▶ Problem
Print out the entries that follow exactly, missing none.

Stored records
BEGIN

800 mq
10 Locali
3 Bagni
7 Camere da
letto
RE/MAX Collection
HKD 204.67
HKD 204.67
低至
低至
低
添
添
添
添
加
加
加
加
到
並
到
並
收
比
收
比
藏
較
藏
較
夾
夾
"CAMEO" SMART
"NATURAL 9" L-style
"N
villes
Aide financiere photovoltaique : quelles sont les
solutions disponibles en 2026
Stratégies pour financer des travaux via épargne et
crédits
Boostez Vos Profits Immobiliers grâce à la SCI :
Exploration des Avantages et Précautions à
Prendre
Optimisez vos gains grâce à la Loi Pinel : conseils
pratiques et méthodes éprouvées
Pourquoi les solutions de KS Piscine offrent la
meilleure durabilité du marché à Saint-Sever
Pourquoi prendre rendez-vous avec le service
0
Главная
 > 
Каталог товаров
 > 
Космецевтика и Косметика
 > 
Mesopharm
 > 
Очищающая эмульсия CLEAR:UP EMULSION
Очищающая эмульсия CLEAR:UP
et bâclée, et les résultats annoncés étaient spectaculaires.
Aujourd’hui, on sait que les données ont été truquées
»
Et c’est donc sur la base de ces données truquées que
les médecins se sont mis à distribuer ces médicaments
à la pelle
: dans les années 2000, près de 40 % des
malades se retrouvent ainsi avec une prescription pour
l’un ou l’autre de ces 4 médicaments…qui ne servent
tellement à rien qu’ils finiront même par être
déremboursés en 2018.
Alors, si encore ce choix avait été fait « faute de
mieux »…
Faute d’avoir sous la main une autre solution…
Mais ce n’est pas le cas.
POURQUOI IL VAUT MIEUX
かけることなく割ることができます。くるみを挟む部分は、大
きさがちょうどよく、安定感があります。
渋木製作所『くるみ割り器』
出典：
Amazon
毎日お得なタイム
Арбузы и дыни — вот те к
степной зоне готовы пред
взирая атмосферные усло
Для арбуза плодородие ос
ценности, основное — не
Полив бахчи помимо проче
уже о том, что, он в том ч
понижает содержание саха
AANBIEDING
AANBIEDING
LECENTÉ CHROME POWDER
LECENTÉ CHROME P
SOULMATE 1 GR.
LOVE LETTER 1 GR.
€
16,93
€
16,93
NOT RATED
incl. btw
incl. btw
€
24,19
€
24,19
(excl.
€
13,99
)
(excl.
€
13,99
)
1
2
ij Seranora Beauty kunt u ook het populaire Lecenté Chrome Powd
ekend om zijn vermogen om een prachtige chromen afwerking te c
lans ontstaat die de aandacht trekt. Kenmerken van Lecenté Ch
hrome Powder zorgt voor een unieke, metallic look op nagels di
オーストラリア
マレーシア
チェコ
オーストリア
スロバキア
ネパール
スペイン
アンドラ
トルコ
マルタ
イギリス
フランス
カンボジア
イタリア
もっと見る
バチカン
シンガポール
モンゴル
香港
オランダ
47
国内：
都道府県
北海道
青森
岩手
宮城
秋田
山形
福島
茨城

END

▶ Exercise solution
800 mq
10 Locali
3 Bagni
7 Camere da
letto
RE/MAX Collection
HKD 204.67
HKD 204.67
低至
低至
低
添
添
添
添
加
加
加
加
到
並
到
並
收
比
收
比
藏
較
藏
較
夾
夾
"CAMEO" SMART
"NATURAL 9" L-style
"N
villes
Aide financiere photovoltaique : quelles sont les
solutions disponibles en 2026
Stratégies pour financer des travaux via épargne et
crédits
Boostez Vos Profits Immobiliers grâce à la SCI :
Exploration des Avantages et Précautions à
Prendre
Optimisez vos gains grâce à la Loi Pinel : conseils
pratiques et méthodes éprouvées
Pourquoi les solutions de KS Piscine offrent la
meilleure durabilité du marché à Saint-Sever
Pourquoi prendre rendez-vous avec le service
0
Главная
 > 
Каталог товаров
 > 
Космецевтика и Косметика
 > 
Mesopharm
 > 
Очищающая эмульсия CLEAR:UP EMULSION
Очищающая эмульсия CLEAR:UP
et bâclée, et les résultats annoncés étaient spectaculaires.
Aujourd’hui, on sait que les données ont été truquées
»
Et c’est donc sur la base de ces données truquées que
les médecins se sont mis à distribuer ces médicaments
à la pelle
: dans les années 2000, près de 40 % des
malades se retrouvent ainsi avec une prescription pour
l’un ou l’autre de ces 4 médicaments…qui ne servent
tellement à rien qu’ils finiront même par être
déremboursés en 2018.
Alors, si encore ce choix avait été fait « faute de
mieux »…
Faute d’avoir sous la main une autre solution…
Mais ce n’est pas le cas.
POURQUOI IL VAUT MIEUX
かけることなく割ることができます。くるみを挟む部分は、大
きさがちょうどよく、安定感があります。
渋木製作所『くるみ割り器』
出典：
Amazon
毎日お得なタイム
Арбузы и дыни — вот те к
степной зоне готовы пред
взирая атмосферные усло
Для арбуза плодородие ос
ценности, основное — не
Полив бахчи помимо проче
уже о том, что, он в том ч
понижает содержание саха
AANBIEDING
AANBIEDING
LECENTÉ CHROME POWDER
LECENTÉ CHROME P
SOULMATE 1 GR.
LOVE LETTER 1 GR.
€
16,93
€
16,93
NOT RATED
incl. btw
incl. btw
€
24,19
€
24,19
(excl.
€
13,99
)
(excl.
€
13,99
)
1
2
ij Seranora Beauty kunt u ook het populaire Lecenté Chrome Powd
ekend om zijn vermogen om een prachtige chromen afwerking te c
lans ontstaat die de aandacht trekt. Kenmerken van Lecenté Ch
hrome Powder zorgt voor een unieke, metallic look op nagels di
オーストラリア
マレーシア
チェコ
オーストリア
スロバキア
ネパール
スペイン
アンドラ
トルコ
マルタ
イギリス
フランス
カンボジア
イタリア
もっと見る
バチカン
シンガポール
モンゴル
香港
オランダ
47
国内：
都道府県
北海道
青森
岩手
宮城
秋田
山形
福島
茨城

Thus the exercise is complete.